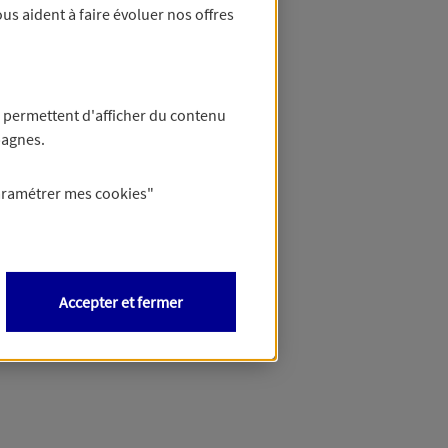
us aident à faire évoluer nos offres
 permettent d'afficher du contenu
pagnes.
aramétrer mes
cookies
"
Accepter et fermer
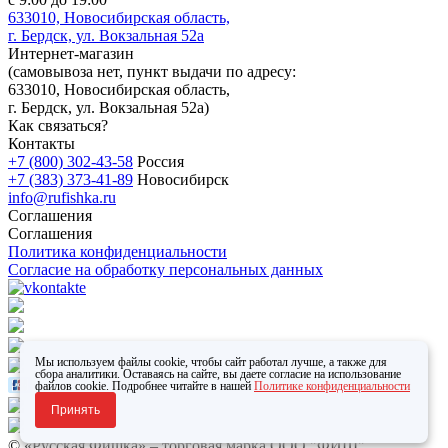
633010, Новосибирская область,
г. Бердск, ул. Вокзальная 52а
Интернет-магазин
(
самовывоза нет
, пункт выдачи по адресу:
633010, Новосибирская область,
г. Бердск, ул. Вокзальная 52а)
Как связаться?
Контакты
+7 (800) 302-43-58
Россия
+7 (383) 373-41-89
Новосибирск
info@rufishka.ru
Соглашения
Соглашения
Политика конфиденциальности
Согласие на обработку персональных данных
Мы используем файлы cookie, чтобы сайт работал лучше, а также для
сбора аналитики. Оставаясь на сайте, вы даете согласие на использование
файлов cookie. Подробнее читайте в нашей
Политике конфиденциальности
Принять
© «Русская Фишка» – торговая марка ООО "ФИШ".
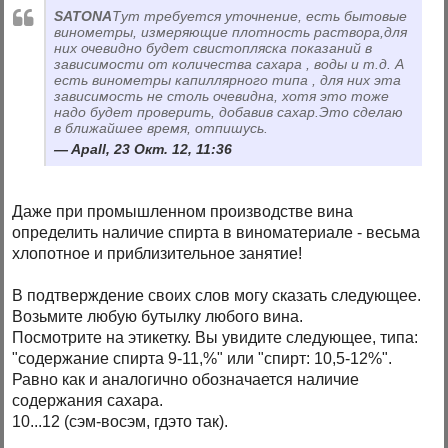
SATONA
Тут требуется уточнение, есть бытовые
винометры, измеряющие плотность раствора,для
них очевидно будет свистопляска показаний в
зависимости от количества сахара , воды и т.д. А
есть винометры капиллярного типа , для них эта
зависимость не столь очевидна, хотя это тоже
надо будет проверить, добавив сахар.Это сделаю
в ближайшее время, отпишусь.
Apall, 23 Окт. 12, 11:36
Даже при промышленном производстве вина
определить наличие спирта в виноматериале - весьма
хлопотное и приблизительное занятие!
В подтверждение своих слов могу сказать следующее.
Возьмите любую бутылку любого вина.
Посмотрите на этикетку. Вы увидите следующее, типа:
"содержание спирта 9-11,%" или "спирт: 10,5-12%".
Равно как и аналогично обозначается наличие
содержания сахара.
10...12 (сэм-восэм, гдэто так).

┄┄┄┄┄┄┄┄┄┄

» **Exercise requirements**:
Each line from the one holding "permettent d'afficher du contenu" through the last line of the records above must be duplicated exactly, and pictures must not be.

» **Written answer**:
 permettent d'afficher du contenu
pagnes.
aramétrer mes
cookies
"
Accepter et fermer
633010, Новосибирская область,
г. Бердск, ул. Вокзальная 52а
Интернет-магазин
(
самовывоза нет
, пункт выдачи по адресу:
633010, Новосибирская область,
г. Бердск, ул. Вокзальная 52а)
Как связаться?
Контакты
+7 (800) 302-43-58
Россия
+7 (383) 373-41-89
Новосибирск
info@rufishka.ru
Соглашения
Соглашения
Политика конфиденциальности
Согласие на обработку персональных данных
Мы используем файлы cookie, чтобы сайт работал лучше, а также для
сбора аналитики. Оставаясь на сайте, вы даете согласие на использование
файлов cookie. Подробнее читайте в нашей
Политике конфиденциальности
Принять
© «Русская Фишка» – торговая марка ООО "ФИШ".
SATONA
Тут требуется уточнение, есть бытовые
винометры, измеряющие плотность раствора,для
них очевидно будет свистопляска показаний в
зависимости от количества сахара , воды и т.д. А
есть винометры капиллярного типа , для них эта
зависимость не столь очевидна, хотя это тоже
надо будет проверить, добавив сахар.Это сделаю
в ближайшее время, отпишусь.
Apall, 23 Окт. 12, 11:36
Даже при промышленном производстве вина
определить наличие спирта в виноматериале - весьма
хлопотное и приблизительное занятие!
В подтверждение своих слов могу сказать следующее.
Возьмите любую бутылку любого вина.
Посмотрите на этикетку. Вы увидите следующее, типа:
"содержание спирта 9-11,%" или "спирт: 10,5-12%".
Равно как и аналогично обозначается наличие
содержания сахара.
10...12 (сэм-восэм, гдэто так).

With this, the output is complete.